BLACK RIDGE STUDIO
Helen H. Farrell is a recent returnee to the field of art. She has lived all over the country, but currently resides in eastern Idaho where she is enjoying the exploration of various nooks and crannies at the edge of the visual arts. She was born in Worcester, MA and studied art for several years in her teens. However, she took a 50 plus year detour through science before returning to art. Helen studied Physics and Chemistry at the UMASS, and earned a PhD in Physical Chemistry from UC Berkeley. She has almost fifty years of fundamental research experience in the physical sciences and published widely, with over a hundred peer reviewed articles in major scientific journals. She still keeps her scientific hand in via collaboration with the Nanoparticle Group at SUNY Buffalo. It should be noted that Helen is unbothered by the pop-separation of the mind into “right-brain” and “left-brain” and feels that the creative act is the same whether it is in the scientific or the artistic realm.
Over the last three years, her life-long love of art has led her to become active again, partially through interactions at The Art Museum of Eastern Idaho where she currently volunteers. The techniques that she is exploring range from oil and watercolor painting to digitally manipulated images where she recently has spent most of her time. Her work has been shown at both the Willard Art Center and the Museum of Eastern Idaho in Idaho Falls. She has also had pieces shown in the Rotunda Exhibit in Boise, ID, and at the WaterWorks Art Museum in Miles City, MT. With Stacy Beazer-Rogers, she has exhibited works at the Eli Oboler Library at Idaho State University in Pocatello, the Post Register Gallery in Idaho Falls, and even at the Elevated Grounds Coffee House in Wilson, WY. While drawing on the past, she has an eye on the future and is interested in what constitutes good art in the beginning of the Twenty First century. While Helen doesn’t claim to have the answer to this question, she is enthusiastically enjoying of the process of exploring this issue.

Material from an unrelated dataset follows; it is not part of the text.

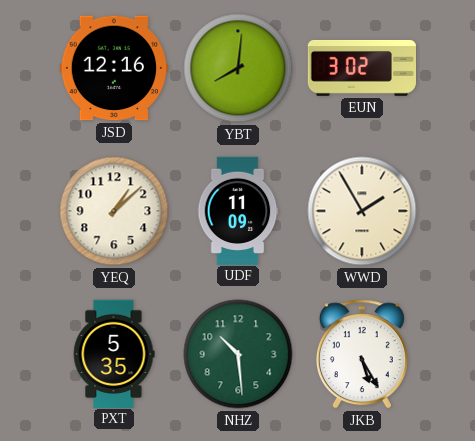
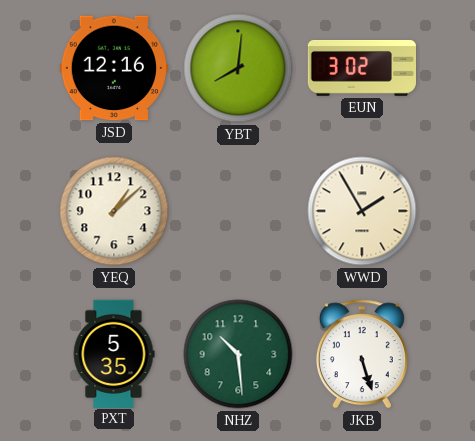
UDF: 11:09 -> none
JKB: 5:25 -> 5:27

“Evening Swirl” (Pacific Series): Several years ago, I spent some time in the Santa Barbara, CA region where I saw many stunning sunsets over the Pacific. This series is the result of those experiences.
“Sun Apple – 1: In an 1899 poem, William Butler Yeats refers to “The silver apples of the moon, The golden apples of the sun.” It is a poem of transformation and even transfiguration. I have used this inspiration here, with a bow to mid Twentieth Century artist Joseph Albers work, to create a series of chromatically evolving squares.